[Stored items from a collection]

********

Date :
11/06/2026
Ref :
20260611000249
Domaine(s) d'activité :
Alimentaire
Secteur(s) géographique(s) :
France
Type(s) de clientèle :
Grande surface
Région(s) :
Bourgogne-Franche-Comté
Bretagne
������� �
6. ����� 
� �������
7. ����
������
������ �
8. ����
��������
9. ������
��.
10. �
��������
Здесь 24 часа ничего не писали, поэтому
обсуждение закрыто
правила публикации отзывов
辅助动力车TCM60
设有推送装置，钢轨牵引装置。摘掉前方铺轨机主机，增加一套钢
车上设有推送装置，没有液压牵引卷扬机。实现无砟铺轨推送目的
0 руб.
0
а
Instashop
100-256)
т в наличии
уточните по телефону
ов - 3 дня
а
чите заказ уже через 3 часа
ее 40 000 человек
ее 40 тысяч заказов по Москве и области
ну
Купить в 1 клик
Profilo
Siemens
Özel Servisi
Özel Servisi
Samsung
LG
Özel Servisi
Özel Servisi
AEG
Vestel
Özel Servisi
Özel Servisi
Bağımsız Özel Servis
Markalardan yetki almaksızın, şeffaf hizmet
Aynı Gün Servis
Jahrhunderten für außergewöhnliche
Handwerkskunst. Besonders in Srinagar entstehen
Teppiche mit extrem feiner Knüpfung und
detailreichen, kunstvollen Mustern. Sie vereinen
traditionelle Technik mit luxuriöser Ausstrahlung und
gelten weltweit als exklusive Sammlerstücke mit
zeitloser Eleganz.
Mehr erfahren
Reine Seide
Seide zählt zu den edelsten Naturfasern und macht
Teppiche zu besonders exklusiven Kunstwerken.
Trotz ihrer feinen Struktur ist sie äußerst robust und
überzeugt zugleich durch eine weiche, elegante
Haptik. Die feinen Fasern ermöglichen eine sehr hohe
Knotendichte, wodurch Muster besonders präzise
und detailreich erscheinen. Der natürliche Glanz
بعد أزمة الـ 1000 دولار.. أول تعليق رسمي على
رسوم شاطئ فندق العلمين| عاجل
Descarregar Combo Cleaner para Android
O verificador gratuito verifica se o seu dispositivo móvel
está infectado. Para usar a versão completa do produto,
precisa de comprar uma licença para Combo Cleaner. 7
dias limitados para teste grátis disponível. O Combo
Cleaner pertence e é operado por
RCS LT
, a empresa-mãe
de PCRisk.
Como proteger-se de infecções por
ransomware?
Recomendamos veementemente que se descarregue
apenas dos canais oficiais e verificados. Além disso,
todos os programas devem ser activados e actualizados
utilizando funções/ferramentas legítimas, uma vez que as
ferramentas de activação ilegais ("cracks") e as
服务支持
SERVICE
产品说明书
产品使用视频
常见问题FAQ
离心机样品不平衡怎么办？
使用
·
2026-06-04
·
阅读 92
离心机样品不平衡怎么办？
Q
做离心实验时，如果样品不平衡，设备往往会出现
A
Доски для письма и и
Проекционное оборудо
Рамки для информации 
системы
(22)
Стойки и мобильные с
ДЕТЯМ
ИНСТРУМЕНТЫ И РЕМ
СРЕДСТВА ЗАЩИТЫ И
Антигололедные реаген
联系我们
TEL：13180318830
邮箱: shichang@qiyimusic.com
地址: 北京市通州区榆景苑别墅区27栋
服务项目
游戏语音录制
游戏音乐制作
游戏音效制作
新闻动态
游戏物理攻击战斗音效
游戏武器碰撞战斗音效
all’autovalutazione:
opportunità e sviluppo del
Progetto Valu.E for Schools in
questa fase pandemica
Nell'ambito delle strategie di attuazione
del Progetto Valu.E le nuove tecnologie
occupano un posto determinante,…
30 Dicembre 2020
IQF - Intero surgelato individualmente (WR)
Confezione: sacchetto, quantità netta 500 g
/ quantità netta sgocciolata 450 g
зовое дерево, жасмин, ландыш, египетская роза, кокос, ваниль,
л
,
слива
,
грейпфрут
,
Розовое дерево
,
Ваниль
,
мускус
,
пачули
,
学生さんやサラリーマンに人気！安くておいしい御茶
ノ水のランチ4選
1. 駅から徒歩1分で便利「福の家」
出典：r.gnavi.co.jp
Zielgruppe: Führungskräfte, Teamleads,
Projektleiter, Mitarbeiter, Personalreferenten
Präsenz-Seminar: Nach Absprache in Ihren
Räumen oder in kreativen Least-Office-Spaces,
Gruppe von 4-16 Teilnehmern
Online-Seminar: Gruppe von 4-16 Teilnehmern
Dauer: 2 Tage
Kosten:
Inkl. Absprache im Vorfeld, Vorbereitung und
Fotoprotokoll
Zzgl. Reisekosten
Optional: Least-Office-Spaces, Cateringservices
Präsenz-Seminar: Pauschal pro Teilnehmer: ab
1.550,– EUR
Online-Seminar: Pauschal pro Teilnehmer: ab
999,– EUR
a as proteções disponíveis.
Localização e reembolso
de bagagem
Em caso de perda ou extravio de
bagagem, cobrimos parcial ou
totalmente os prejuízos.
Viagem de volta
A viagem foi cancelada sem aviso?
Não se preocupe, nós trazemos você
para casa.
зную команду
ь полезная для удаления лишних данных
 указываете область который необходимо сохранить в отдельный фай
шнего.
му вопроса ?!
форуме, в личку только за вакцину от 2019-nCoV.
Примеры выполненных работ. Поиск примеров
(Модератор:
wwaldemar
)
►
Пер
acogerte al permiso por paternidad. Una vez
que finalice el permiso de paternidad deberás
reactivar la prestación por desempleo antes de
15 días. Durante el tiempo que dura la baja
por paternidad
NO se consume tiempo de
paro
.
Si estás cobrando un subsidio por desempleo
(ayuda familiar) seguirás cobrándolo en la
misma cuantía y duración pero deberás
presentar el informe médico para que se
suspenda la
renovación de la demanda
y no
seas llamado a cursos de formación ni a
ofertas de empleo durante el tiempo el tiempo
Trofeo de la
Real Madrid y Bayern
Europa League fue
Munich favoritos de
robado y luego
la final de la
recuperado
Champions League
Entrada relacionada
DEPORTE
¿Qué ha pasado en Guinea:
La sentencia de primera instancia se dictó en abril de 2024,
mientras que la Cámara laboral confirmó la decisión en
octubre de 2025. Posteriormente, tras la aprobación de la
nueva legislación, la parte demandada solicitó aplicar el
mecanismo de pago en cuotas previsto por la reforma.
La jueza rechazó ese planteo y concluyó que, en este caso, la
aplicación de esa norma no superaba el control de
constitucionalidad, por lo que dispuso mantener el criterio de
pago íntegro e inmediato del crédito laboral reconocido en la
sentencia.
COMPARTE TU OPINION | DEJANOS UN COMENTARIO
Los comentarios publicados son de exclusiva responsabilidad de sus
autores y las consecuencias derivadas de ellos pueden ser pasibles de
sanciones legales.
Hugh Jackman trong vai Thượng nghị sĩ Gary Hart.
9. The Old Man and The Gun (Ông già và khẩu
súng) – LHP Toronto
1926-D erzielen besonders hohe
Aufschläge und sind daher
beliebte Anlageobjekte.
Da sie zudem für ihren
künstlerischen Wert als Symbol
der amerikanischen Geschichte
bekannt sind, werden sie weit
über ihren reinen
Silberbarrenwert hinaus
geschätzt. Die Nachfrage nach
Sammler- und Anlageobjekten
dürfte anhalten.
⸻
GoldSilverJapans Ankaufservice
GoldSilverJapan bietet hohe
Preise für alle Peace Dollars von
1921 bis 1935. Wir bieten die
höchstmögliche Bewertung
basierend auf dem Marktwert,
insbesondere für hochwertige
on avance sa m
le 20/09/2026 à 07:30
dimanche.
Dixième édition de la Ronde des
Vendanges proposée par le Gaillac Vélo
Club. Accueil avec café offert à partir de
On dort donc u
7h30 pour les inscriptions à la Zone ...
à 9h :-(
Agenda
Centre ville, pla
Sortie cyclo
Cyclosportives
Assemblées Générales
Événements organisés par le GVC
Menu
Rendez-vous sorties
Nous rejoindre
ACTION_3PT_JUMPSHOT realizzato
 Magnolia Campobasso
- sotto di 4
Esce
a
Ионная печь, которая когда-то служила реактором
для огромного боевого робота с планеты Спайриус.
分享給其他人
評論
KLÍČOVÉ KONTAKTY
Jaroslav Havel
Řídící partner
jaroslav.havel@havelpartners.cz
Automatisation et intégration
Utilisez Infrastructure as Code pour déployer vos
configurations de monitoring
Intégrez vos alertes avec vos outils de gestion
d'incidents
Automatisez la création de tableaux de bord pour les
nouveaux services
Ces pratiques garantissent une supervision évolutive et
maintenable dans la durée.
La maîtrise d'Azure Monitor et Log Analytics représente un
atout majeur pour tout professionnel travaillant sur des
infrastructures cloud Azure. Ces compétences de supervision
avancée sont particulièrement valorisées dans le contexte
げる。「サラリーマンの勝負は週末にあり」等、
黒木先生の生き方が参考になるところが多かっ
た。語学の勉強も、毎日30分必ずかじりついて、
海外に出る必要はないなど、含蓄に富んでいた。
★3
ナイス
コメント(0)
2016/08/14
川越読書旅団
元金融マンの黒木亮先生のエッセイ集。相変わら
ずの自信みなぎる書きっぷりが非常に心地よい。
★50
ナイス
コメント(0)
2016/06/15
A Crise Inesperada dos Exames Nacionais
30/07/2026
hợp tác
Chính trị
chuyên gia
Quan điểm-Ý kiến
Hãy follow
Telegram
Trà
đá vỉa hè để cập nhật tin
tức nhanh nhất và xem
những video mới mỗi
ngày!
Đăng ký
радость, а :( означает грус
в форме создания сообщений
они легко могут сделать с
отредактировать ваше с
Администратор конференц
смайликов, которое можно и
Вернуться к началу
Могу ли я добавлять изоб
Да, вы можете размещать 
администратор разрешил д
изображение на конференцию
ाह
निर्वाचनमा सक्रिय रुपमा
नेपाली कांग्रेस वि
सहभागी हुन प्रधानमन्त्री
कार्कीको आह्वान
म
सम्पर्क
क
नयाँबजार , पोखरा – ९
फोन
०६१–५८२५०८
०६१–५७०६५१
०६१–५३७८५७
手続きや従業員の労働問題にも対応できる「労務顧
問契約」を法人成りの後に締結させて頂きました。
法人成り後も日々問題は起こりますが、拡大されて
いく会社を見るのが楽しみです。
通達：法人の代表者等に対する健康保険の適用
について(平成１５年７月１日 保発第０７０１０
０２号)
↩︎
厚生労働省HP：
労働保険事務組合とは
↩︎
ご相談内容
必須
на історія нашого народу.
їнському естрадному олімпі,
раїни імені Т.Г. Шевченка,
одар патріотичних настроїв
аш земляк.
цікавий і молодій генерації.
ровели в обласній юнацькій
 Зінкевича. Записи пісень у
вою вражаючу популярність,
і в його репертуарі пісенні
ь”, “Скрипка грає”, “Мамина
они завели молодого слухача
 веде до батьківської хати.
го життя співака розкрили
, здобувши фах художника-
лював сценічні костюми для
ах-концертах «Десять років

********

Nothing beyond the lines from the start of the entries through the line with "Handwerkskunst. Besonders in" should appear. Repeat those lines exactly, both ends included.

Date :
11/06/2026
Ref :
20260611000249
Domaine(s) d'activité :
Alimentaire
Secteur(s) géographique(s) :
France
Type(s) de clientèle :
Grande surface
Région(s) :
Bourgogne-Franche-Comté
Bretagne
������� �
6. ����� 
� �������
7. ����
������
������ �
8. ����
��������
9. ������
��.
10. �
��������
Здесь 24 часа ничего не писали, поэтому
обсуждение закрыто
правила публикации отзывов
辅助动力车TCM60
设有推送装置，钢轨牵引装置。摘掉前方铺轨机主机，增加一套钢
车上设有推送装置，没有液压牵引卷扬机。实现无砟铺轨推送目的
0 руб.
0
а
Instashop
100-256)
т в наличии
уточните по телефону
ов - 3 дня
а
чите заказ уже через 3 часа
ее 40 000 человек
ее 40 тысяч заказов по Москве и области
ну
Купить в 1 клик
Profilo
Siemens
Özel Servisi
Özel Servisi
Samsung
LG
Özel Servisi
Özel Servisi
AEG
Vestel
Özel Servisi
Özel Servisi
Bağımsız Özel Servis
Markalardan yetki almaksızın, şeffaf hizmet
Aynı Gün Servis
Jahrhunderten für außergewöhnliche
Handwerkskunst. Besonders in Srinagar entstehen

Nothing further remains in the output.